One of Quebec’s natural treasures, which holds ancient evidence of the first global mass extinction of animal life on Earth, is now a UNESCO World Heritage Site.
Anticosti Island was officially recognized worldwide for its exceptional fossil assemblage by UNESCO’s World Heritage Committee in Saudi Arabia Tuesday morning.
The island is a massive stretch of rocky land that is located in the Gulf of St. Lawrence and is 17 times the size of the island of Montreal.
It is home to the most complete fossil record of marine life of Earth’s history between 447 and 437 million years ago — a period that was not yet represented on the UNESCO World Heritage list.
There are currently more than 1,440 known fossil species on Anticosti Island from that time period. They demonstrate changes in global climate and sea level that caused the extinction of almost all ocean life on the planet.
The island’s designation includes every fossil layer exposed along the coastline and some riverbeds.
“The site is protected from any development and industrial activity because it is entirely located within a network of strictly protected areas consisting of a proposed biodiversity reserve, a Quebec national park, and two ecological reserves,” a Parks Canada statement of the decision reads.
Anticosti Island, despite its size, is home to only 200 residents. It boasts an abundance of deer, deep canyons, large waterfalls and numerous caves.
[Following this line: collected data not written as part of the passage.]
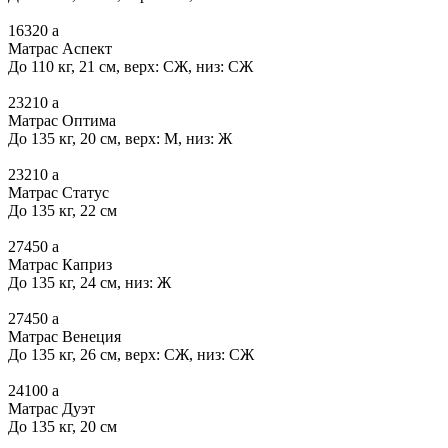
16320
a
Матрас Аспект
До 110 кг, 21 см, верх: СЖ, низ: СЖ
23210
a
Матрас Оптима
До 135 кг, 20 см, верх: М, низ: Ж
23210
a
Матрас Статус
До 135 кг, 22 см
27450
a
Матрас Каприз
До 135 кг, 24 см, низ: Ж
27450
a
Матрас Венеция
До 135 кг, 26 см, верх: СЖ, низ: СЖ
24100
a
Матрас Дуэт
До 135 кг, 20 см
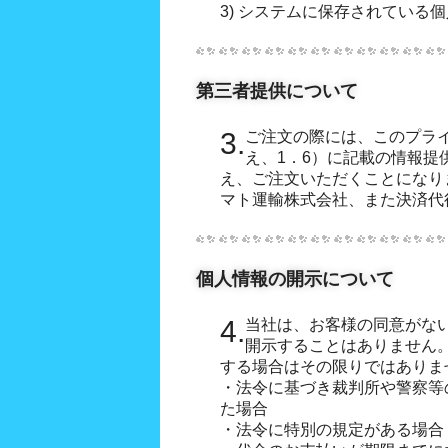
3) システムに保存されている
第三者提供について
3.ご注文の際には、このプライバシーポリシーを理解のう
ンシャル株式会社に提供される情報についてはヤマト運輸
え、1．6）に記載の情報提
が定めるプライバシーの考え
え、ご注文いただくことになり
マト運輸株式会社、また決済代
個人情報の開示について
4.当社は、お客様の同意がない限り、個人情報を第三者に
開示することはありません
する場合はその限りではありま
・法令に基づき裁判所や警察等
た場合
・法令に特別の規定がある場合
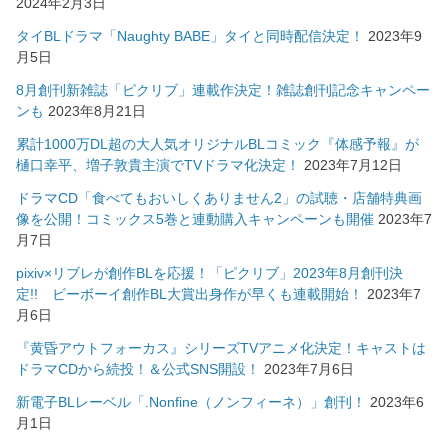
2024年2月3日
タイBLドラマ「Naughty BABE」タイと同時配信決定！
2023年9
月5日
8月創刊新雑誌「ピクリブ」連載作決定！雑誌創刊記念キャンペー
ンも
2023年8月21日
累計1000万DL超の大人気オリジナルBLコミック『体感予報』が
樋口幸平、増子敦貴主演でTVドラマ化決定！
2023年7月12日
ドラマCD「食べてもおいしくありません2」の試聴・店舗特典画
像を公開！コミックス5巻と連動購入キャンペーンも開催
2023年7
月7日
pixiv×リブレが創作BLを応援！「ピクリブ」2023年8月創刊決
定!! ビーボーイ創作BL大賞出身作が早くも連載開始！
2023年7
月6日
『黄昏アウトフォーカス』シリーズTVアニメ化決定！キャストは
ドラマCDから続投！＆公式SNS開設！
2023年7月6日
新電子BLレーベル「.Nonfine（ノンフィーネ）」創刊！
2023年6
月1日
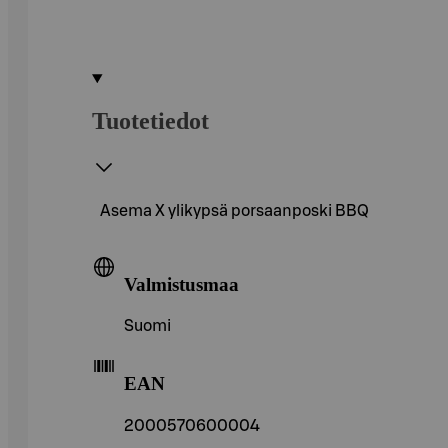
Tuotetiedot
Asema X ylikypsä porsaanposki BBQ
Valmistusmaa
Suomi
EAN
2000570600004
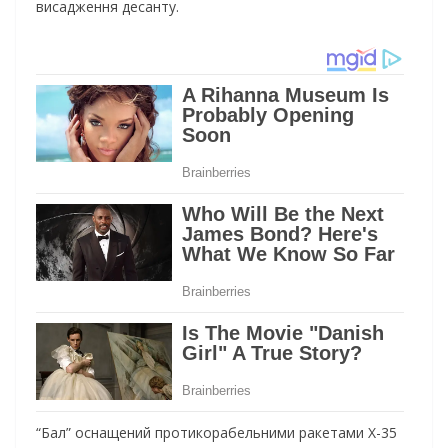
висадження десанту.
“Бал” оснащений протикорабельними ракетами Х-35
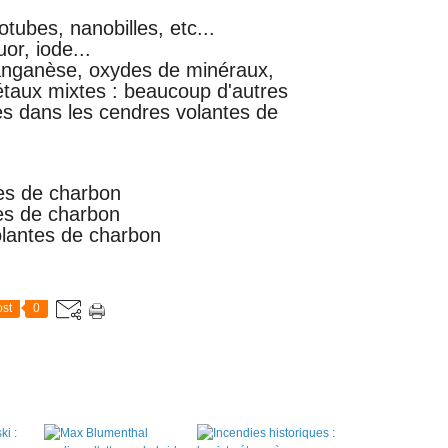
tubes, nanobilles, etc...
or, iode...
anganèse, oxydes de minéraux,
taux mixtes : beaucoup d'autres
es dans les cendres volantes de
es de charbon
es de charbon
lantes de charbon
st
0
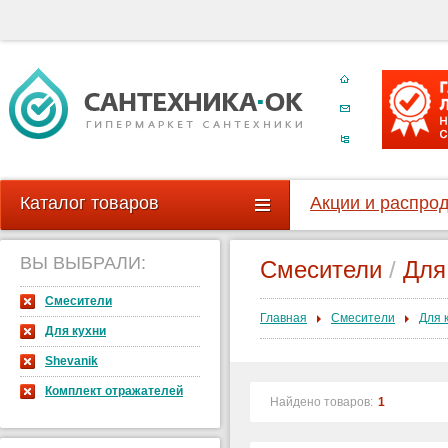
Каталог товаров
Акции и распро
ВЫ ВЫБРАЛИ:
Смесители
/
Для
Смесители
Главная
Смесители
Для 
Для кухни
Shevanik
Комплект отражателей
Найдено товаров:
1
Its new prestigious status was a long time coming.
Local officials had been pushing for the island to be recognized as a way to encourage tourists to visit and ensure its environmental protection in the face of a heated debate over oil and gas exploration, which began in 2013.
The Quebec government officially banned drilling on the island in 2017.
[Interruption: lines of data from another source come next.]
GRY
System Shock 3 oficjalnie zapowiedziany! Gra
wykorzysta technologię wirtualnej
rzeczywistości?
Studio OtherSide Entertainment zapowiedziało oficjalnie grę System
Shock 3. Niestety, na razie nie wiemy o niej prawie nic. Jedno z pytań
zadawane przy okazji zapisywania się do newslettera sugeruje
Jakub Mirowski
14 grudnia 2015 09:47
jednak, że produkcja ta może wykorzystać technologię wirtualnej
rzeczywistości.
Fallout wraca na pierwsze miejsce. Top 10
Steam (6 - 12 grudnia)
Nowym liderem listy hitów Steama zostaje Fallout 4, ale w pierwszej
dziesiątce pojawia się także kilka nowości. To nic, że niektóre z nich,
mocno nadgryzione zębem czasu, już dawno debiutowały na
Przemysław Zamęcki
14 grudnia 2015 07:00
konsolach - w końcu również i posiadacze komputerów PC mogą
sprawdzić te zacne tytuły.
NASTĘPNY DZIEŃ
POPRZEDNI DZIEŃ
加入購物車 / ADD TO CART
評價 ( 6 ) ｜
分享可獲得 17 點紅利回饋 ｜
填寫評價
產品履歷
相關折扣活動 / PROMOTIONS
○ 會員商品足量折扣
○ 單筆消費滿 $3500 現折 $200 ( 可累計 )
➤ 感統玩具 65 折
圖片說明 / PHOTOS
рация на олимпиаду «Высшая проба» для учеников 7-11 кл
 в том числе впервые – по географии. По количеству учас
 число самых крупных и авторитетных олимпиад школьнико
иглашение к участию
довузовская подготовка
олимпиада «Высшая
Anticosti Mayor Hélène Boulanger celebrated the designation in a statement Tuesday.
“This decision confirms that Anticosti Island is a unique place in the world, but above all, that it is essential to protect and showcase its exceptional jewels,” she wrote.
“Today marks the beginning of a great adventure for the people of Anticosti.”
Anticosti Island is now one of nearly 1,200 heritage sites around the world and the 22nd Canadian site to be added to the list.
While it’s ultimately up to Canada to ensure the conservation and management of Canadian sites inscribed on the list, UNESCO says independent international organizations will monitor the site to report on its management and protection.